- [WORK ORDER]
Once the pictures are removed, reproduce what is left of the data below exactly.

- [INFORMATION]
▬▬▬
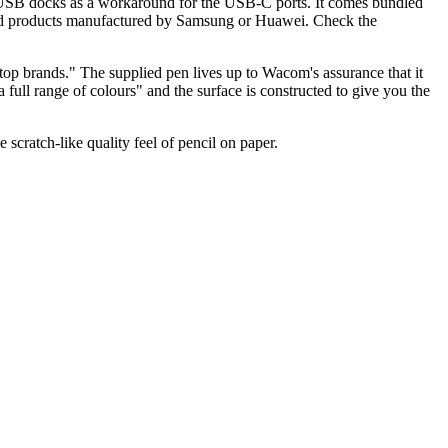
of USB docks as a workaround for the USB-C ports. It comes bundled
roid products manufactured by Samsung or Huawei. Check the
top brands." The supplied pen lives up to Wacom's assurance that it
n a full range of colours" and the surface is constructed to give you the
scratch-like quality feel of pencil on paper.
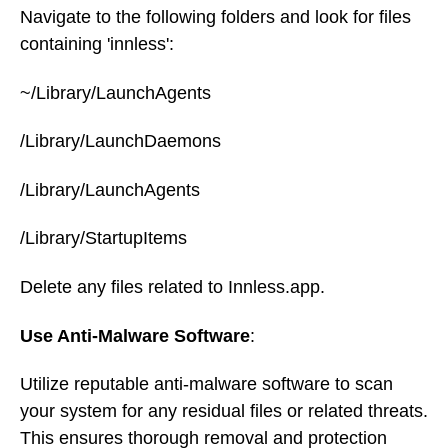
Navigate to the following folders and look for files
containing 'innless':
~/Library/LaunchAgents
/Library/LaunchDaemons
/Library/LaunchAgents
/Library/StartupItems
Delete any files related to Innless.app.
Use Anti-Malware Software
:
Utilize reputable anti-malware software to scan
your system for any residual files or related threats.
This ensures thorough removal and protection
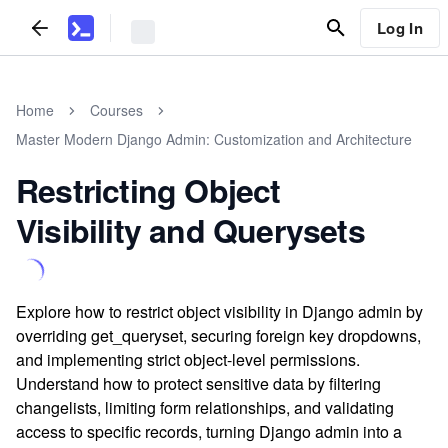
Log In
Home
Courses
Master Modern Django Admin: Customization and Architecture
Restricting Object
Visibility and Querysets
Explore how to restrict object visibility in Django admin by
overriding get_queryset, securing foreign key dropdowns,
and implementing strict object-level permissions.
Understand how to protect sensitive data by filtering
changelists, limiting form relationships, and validating
access to specific records, turning Django admin into a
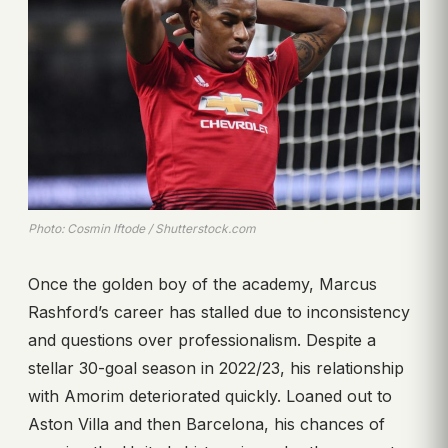
Photo: Cosmin Iftode / Shutterstock.com
Once the golden boy of the academy, Marcus
Rashford’s career has stalled due to inconsistency
and questions over professionalism. Despite a
stellar 30-goal season in 2022/23, his relationship
with Amorim deteriorated quickly. Loaned out to
Aston Villa and then Barcelona, his chances of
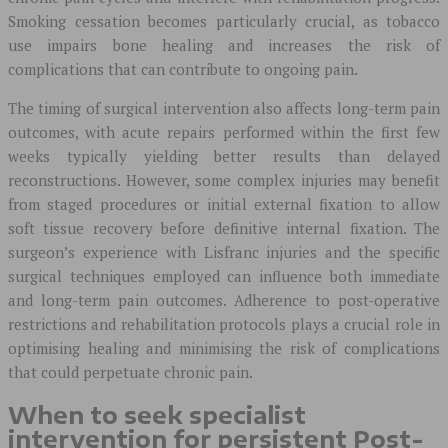
Smoking cessation becomes particularly crucial, as tobacco
use impairs bone healing and increases the risk of
complications that can contribute to ongoing pain.
The timing of surgical intervention also affects long-term pain
outcomes, with acute repairs performed within the first few
weeks typically yielding better results than delayed
reconstructions. However, some complex injuries may benefit
from staged procedures or initial external fixation to allow
soft tissue recovery before definitive internal fixation. The
surgeon’s experience with Lisfranc injuries and the specific
surgical techniques employed can influence both immediate
and long-term pain outcomes. Adherence to post-operative
restrictions and rehabilitation protocols plays a crucial role in
optimising healing and minimising the risk of complications
that could perpetuate chronic pain.
When to seek specialist
intervention for persistent Post-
▬▬▬
- [EXERCISE SOLUTION]
of USB docks as a workaround for the USB-C ports. It comes bundled
roid products manufactured by Samsung or Huawei. Check the
top brands." The supplied pen lives up to Wacom's assurance that it
n a full range of colours" and the surface is constructed to give you the
scratch-like quality feel of pencil on paper.
Navigate to the following folders and look for files
containing 'innless':
~/Library/LaunchAgents
/Library/LaunchDaemons
/Library/LaunchAgents
/Library/StartupItems
Delete any files related to Innless.app.
Use Anti-Malware Software
:
Utilize reputable anti-malware software to scan
your system for any residual files or related threats.
This ensures thorough removal and protection
Log In
Home
Courses
Master Modern Django Admin: Customization and Architecture
Restricting Object
Visibility and Querysets
Explore how to restrict object visibility in Django admin by
overriding get_queryset, securing foreign key dropdowns,
and implementing strict object-level permissions.
Understand how to protect sensitive data by filtering
changelists, limiting form relationships, and validating
access to specific records, turning Django admin into a
Photo: Cosmin Iftode / Shutterstock.com
Once the golden boy of the academy, Marcus
Rashford’s career has stalled due to inconsistency
and questions over professionalism. Despite a
stellar 30-goal season in 2022/23, his relationship
with Amorim deteriorated quickly. Loaned out to
Aston Villa and then Barcelona, his chances of
Smoking cessation becomes particularly crucial, as tobacco
use impairs bone healing and increases the risk of
complications that can contribute to ongoing pain.
The timing of surgical intervention also affects long-term pain
outcomes, with acute repairs performed within the first few
weeks typically yielding better results than delayed
reconstructions. However, some complex injuries may benefit
from staged procedures or initial external fixation to allow
soft tissue recovery before definitive internal fixation. The
surgeon’s experience with Lisfranc injuries and the specific
surgical techniques employed can influence both immediate
and long-term pain outcomes. Adherence to post-operative
restrictions and rehabilitation protocols plays a crucial role in
optimising healing and minimising the risk of complications
that could perpetuate chronic pain.
When to seek specialist
intervention for persistent Post-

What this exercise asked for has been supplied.